### WORK REQUEST
All lines from the opening of the data to the line containing "සල්ලක්ඛණවිභාවනවවත්ථාපනා යථාරහං" must be returned unchanged, and only those lines.

═══

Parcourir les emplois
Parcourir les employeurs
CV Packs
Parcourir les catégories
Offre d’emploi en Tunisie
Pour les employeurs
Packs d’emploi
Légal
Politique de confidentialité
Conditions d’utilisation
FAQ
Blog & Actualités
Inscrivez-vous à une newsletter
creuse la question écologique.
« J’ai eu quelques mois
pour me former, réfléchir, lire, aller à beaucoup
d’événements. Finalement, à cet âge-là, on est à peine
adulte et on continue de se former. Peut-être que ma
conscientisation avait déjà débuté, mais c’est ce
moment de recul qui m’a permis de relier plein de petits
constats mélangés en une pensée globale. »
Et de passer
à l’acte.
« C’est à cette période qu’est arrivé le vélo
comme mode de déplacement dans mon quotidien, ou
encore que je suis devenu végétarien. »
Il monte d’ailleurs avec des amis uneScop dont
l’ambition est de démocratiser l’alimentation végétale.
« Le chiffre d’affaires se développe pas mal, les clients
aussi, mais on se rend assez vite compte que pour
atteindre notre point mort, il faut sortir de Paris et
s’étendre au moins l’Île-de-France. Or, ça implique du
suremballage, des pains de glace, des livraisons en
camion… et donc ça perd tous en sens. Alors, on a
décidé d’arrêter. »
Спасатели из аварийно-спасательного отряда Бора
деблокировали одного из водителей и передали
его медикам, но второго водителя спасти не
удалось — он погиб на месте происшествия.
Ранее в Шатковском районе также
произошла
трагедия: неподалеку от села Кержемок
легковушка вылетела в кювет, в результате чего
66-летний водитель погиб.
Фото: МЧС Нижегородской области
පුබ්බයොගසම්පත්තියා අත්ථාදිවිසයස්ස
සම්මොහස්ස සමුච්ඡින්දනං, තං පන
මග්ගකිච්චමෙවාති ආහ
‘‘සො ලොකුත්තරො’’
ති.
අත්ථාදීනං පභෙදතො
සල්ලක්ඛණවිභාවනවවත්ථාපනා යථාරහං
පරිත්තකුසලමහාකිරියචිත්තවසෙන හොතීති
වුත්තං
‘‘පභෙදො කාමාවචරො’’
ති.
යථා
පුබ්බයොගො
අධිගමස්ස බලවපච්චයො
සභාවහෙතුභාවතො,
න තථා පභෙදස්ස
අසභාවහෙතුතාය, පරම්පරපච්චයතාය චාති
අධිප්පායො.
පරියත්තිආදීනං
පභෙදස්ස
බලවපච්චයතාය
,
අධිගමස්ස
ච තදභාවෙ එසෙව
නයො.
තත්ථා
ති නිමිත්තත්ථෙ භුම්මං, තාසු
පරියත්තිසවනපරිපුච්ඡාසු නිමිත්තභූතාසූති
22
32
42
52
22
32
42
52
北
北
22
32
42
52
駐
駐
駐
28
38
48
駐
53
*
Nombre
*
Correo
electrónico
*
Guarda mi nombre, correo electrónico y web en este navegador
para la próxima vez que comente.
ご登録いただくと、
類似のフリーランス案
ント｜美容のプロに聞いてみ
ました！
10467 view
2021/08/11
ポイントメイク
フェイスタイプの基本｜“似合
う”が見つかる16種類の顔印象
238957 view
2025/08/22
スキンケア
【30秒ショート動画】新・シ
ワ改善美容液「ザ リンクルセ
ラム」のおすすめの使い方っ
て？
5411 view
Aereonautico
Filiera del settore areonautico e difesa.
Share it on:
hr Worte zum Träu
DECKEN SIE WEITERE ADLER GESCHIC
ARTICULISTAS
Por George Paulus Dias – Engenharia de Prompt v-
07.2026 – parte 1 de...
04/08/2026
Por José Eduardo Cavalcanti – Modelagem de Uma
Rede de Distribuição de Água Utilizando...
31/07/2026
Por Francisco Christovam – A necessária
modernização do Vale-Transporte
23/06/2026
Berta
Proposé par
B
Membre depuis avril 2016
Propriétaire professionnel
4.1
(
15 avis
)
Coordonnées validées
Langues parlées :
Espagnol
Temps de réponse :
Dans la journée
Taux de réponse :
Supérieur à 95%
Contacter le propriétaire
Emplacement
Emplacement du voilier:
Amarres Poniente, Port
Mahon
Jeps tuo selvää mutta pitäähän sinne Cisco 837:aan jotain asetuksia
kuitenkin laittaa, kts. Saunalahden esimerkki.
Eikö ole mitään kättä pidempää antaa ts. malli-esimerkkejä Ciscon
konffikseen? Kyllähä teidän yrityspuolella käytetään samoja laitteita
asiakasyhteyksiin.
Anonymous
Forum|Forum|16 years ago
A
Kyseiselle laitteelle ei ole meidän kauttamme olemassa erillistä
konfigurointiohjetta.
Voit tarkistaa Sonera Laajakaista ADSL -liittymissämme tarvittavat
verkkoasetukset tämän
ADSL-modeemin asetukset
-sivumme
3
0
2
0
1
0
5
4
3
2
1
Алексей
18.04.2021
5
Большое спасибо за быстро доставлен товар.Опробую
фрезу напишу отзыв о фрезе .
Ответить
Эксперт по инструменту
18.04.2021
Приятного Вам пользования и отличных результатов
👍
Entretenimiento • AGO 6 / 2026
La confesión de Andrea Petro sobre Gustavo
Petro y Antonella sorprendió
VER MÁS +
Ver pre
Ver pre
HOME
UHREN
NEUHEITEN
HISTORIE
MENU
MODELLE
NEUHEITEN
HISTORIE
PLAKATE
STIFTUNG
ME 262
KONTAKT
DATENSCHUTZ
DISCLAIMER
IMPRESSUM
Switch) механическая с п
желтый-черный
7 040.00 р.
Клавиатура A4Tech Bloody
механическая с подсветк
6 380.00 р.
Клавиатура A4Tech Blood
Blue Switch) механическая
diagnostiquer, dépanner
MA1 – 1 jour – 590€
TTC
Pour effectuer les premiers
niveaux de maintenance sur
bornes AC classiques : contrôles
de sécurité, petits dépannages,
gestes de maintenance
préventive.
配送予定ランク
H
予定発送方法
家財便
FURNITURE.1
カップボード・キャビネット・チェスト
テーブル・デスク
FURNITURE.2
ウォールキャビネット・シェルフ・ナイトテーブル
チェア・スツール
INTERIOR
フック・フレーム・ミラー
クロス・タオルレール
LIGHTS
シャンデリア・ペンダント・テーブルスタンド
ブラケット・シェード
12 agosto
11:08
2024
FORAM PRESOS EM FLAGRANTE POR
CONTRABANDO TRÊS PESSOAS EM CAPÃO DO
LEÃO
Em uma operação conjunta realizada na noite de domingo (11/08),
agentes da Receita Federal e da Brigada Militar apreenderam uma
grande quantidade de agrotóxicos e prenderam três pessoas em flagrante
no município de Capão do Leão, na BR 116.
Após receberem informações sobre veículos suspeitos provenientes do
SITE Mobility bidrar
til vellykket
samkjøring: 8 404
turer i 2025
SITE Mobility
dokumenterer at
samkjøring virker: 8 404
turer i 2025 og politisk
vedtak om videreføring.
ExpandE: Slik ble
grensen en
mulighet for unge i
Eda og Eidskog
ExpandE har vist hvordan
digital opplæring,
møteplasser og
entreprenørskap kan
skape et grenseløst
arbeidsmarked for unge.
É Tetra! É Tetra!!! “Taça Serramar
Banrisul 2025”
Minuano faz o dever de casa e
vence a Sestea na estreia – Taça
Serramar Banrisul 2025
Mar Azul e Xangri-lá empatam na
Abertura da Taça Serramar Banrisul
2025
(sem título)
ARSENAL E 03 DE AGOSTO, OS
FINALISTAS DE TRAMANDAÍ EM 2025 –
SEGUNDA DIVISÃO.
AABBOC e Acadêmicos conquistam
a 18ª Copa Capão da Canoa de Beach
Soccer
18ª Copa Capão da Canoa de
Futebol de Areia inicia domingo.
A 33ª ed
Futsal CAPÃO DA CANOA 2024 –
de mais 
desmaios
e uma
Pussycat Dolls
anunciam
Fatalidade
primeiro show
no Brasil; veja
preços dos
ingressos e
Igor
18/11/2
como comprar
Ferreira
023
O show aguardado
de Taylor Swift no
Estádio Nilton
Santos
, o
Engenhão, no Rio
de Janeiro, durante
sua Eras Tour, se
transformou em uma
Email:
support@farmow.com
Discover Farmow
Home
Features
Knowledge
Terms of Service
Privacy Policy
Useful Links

═══

### OUTPUT BELOW
Parcourir les emplois
Parcourir les employeurs
CV Packs
Parcourir les catégories
Offre d’emploi en Tunisie
Pour les employeurs
Packs d’emploi
Légal
Politique de confidentialité
Conditions d’utilisation
FAQ
Blog & Actualités
Inscrivez-vous à une newsletter
creuse la question écologique.
« J’ai eu quelques mois
pour me former, réfléchir, lire, aller à beaucoup
d’événements. Finalement, à cet âge-là, on est à peine
adulte et on continue de se former. Peut-être que ma
conscientisation avait déjà débuté, mais c’est ce
moment de recul qui m’a permis de relier plein de petits
constats mélangés en une pensée globale. »
Et de passer
à l’acte.
« C’est à cette période qu’est arrivé le vélo
comme mode de déplacement dans mon quotidien, ou
encore que je suis devenu végétarien. »
Il monte d’ailleurs avec des amis uneScop dont
l’ambition est de démocratiser l’alimentation végétale.
« Le chiffre d’affaires se développe pas mal, les clients
aussi, mais on se rend assez vite compte que pour
atteindre notre point mort, il faut sortir de Paris et
s’étendre au moins l’Île-de-France. Or, ça implique du
suremballage, des pains de glace, des livraisons en
camion… et donc ça perd tous en sens. Alors, on a
décidé d’arrêter. »
Спасатели из аварийно-спасательного отряда Бора
деблокировали одного из водителей и передали
его медикам, но второго водителя спасти не
удалось — он погиб на месте происшествия.
Ранее в Шатковском районе также
произошла
трагедия: неподалеку от села Кержемок
легковушка вылетела в кювет, в результате чего
66-летний водитель погиб.
Фото: МЧС Нижегородской области
පුබ්බයොගසම්පත්තියා අත්ථාදිවිසයස්ස
සම්මොහස්ස සමුච්ඡින්දනං, තං පන
මග්ගකිච්චමෙවාති ආහ
‘‘සො ලොකුත්තරො’’
ති.
අත්ථාදීනං පභෙදතො
සල්ලක්ඛණවිභාවනවවත්ථාපනා යථාරහං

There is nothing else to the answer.